If they can do it with pigs..... one day perhaps "old people" will surplus to requirements.

That's what happens when the dictators in charge live on their own planet, completely oblivious to the thoughts and wishes of the people.

Bones said...

@ Sue "one day perhaps "old people" will surplus to requirement"....

Not heard of the Liverpool Care Pathway?

richard said...

Here's an Englishman's view of the Red River Hog, which is somewhat different to that of the EU.

"...I had no wish to leave the small piglet in the bush, where it would have provided a small but tasty morsel for a passing lepoard so...I decided to make a pet of it.
This proved embarassingly easy. Within a few days the pig would not leave me, trotting at my heels wherever I went. It was a male, and I named him Abock, the Mendjim Mey word for a local small red rat, which he closely resembled.... Abock was a resounding success with Maton's children. They made a great fuss of him.... had no difficulty house-training him, and in this and many other things he behaved exactly like a dog, even sitting up in a clumsy, hoggish way to beg for tit-bits... gave the children rides on his broad back."
(Late one evening there was a disturbance from his stable, which he shared with two domestic sows. The story continues thusly - richard)
"In the far corner of the stable, snarling and spitting, crouched a big male leopard. Holding him at bay was Abock, his sturdy bottocks quivering with rage, his red hair standing bolt upright, making him look enormous... the leopard hurled himself at the hog, and the two animals roly-polied across the floor, ending up with a crash against the door and breaking it open. The leopard had had enough and hared off into the darkness, holding his tail stiffly upright out of harm's way. Domestic animals of this calibre were clearly outside his experience of natural history. but Abock had not done with him yet, and when the leopard disappeared from our sight, the pig was clearly two feet behind him. There was nothing (we) could do to help the courageous pig, and he seemed perfectly capable of dealing with the situation hiself. And so it proved.... Half an hour later he came back, to be welcomed as a hero by his ladies with little snorts of admiration and loving muzzles.... Next morning we found the leopards body....The skin was too damaged to save but Maton gave me the skull, which is now in the Powell-Cotton Museum, Birchington, Kent.

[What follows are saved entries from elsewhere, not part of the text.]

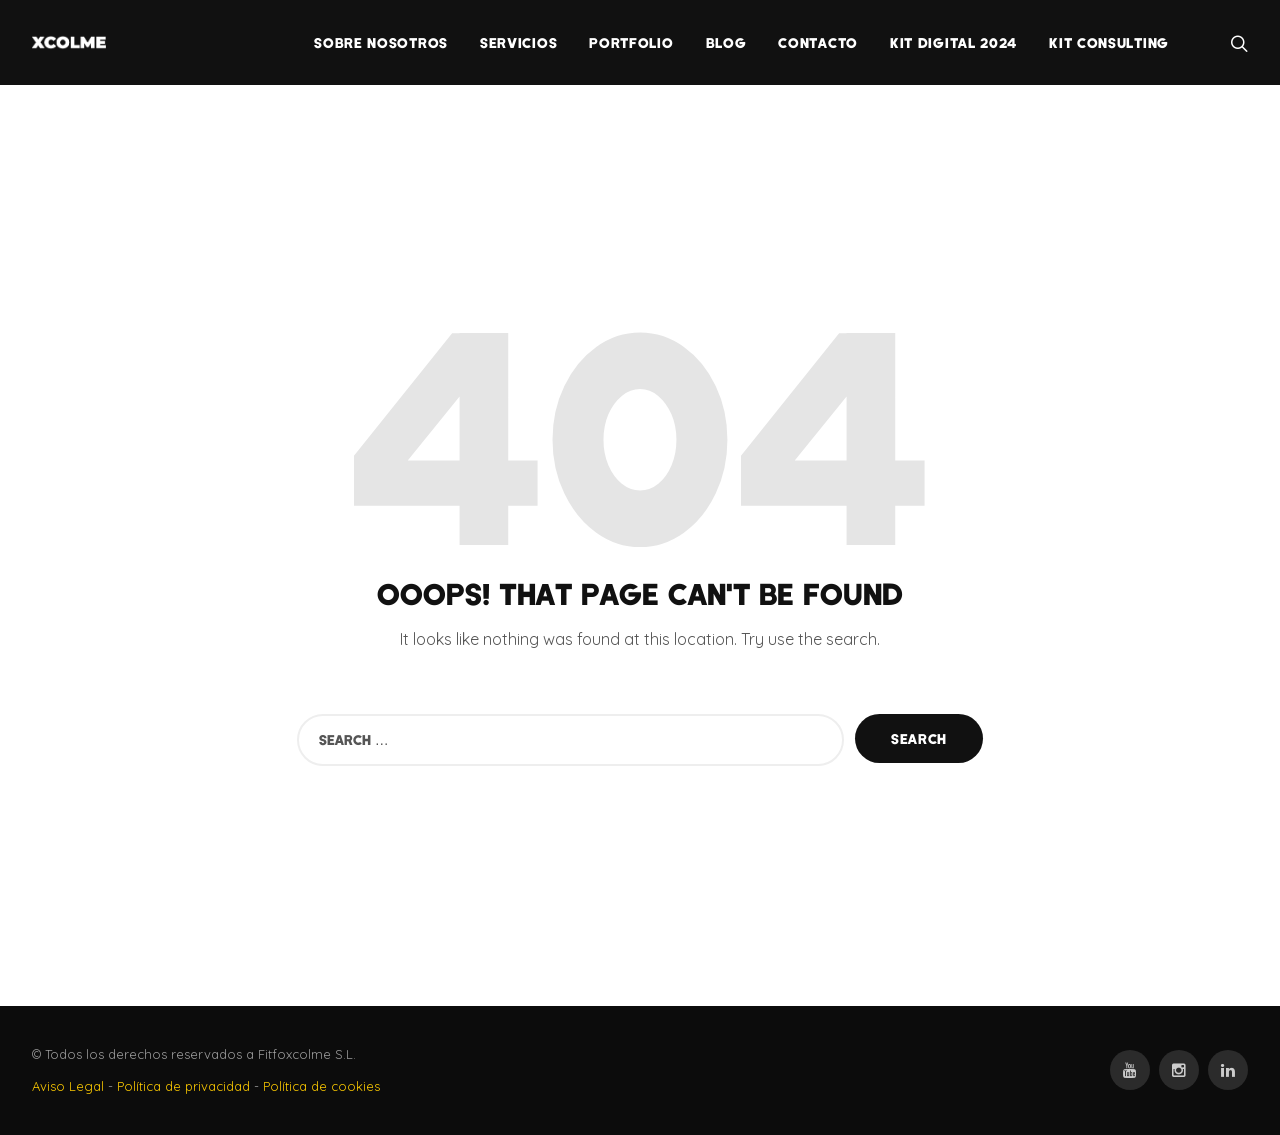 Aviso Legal (68, 1086)
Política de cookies (321, 1086)
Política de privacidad (183, 1086) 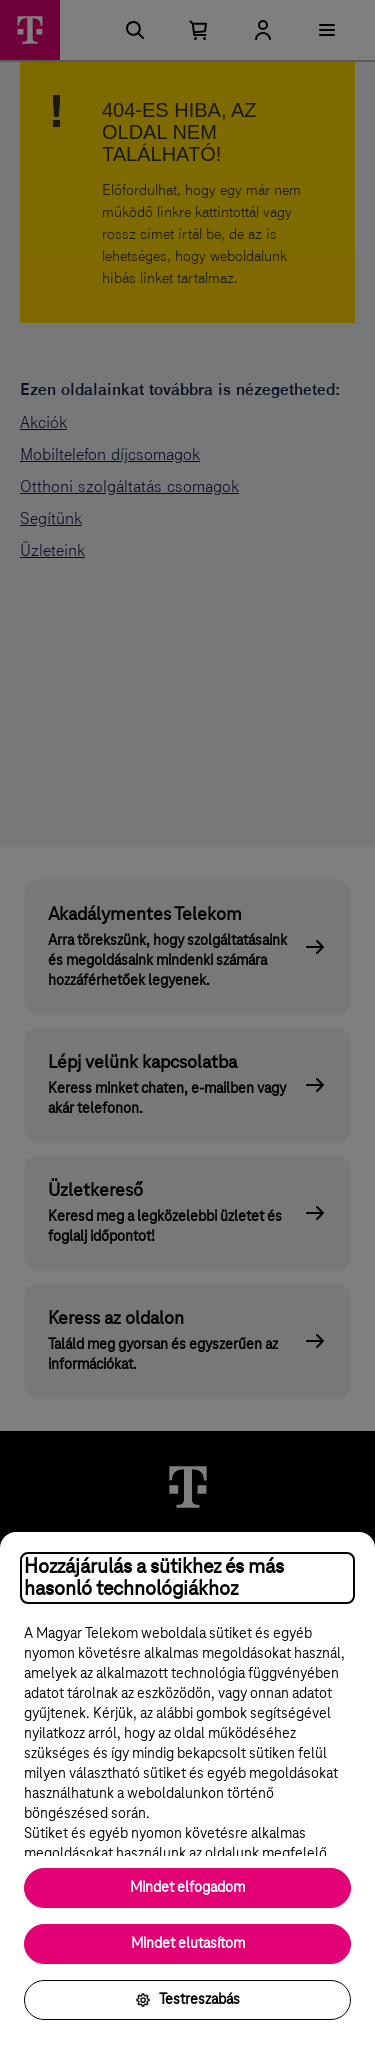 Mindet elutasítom (188, 1944)
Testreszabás (187, 2000)
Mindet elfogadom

richard adds - Killing these fine little piglets was callous and unnecessary. But that's the EU all
over. NB: The above extract is taken from "Gorillas were my neighbours" by the great naturalist and big-game hunter, Fred G. Merfield.

richard said...

Here's an Englishman's view of the Red River Hog, which is somewhat different to that of the EU.

"...I had no wish to leave the small piglet in the bush, where it would have provided a small but tasty morsel for a passing lepoard so...I decided to make a pet of it.
This proved embarassingly easy. Within a few days the pig would not leave me, trotting at my heels wherever I went. It was a male, and I named him Abock, the Mendjim Mey word for a local small red rat, which he closely resembled.... Abock was a resounding success with Maton's children. They made a great fuss of him.... had no difficulty house-training him, and in this and many other things he behaved exactly like a dog, even sitting up in a clumsy, hoggish way to beg for tit-bits... gave the children rides on his broad back."

richard said...

Sorry, I was that annoyed I sent it 1 and a 1/2 times

JuliaM said...

No worries! :)

Brian, follower of Deornoth said...

Slightly late, perhaps, but I read in the Sunday Times of how the RSSPCA have a new policy of harassing witnesses whose testimony they disapprove of. Free speech in Britain is now confined to retired people.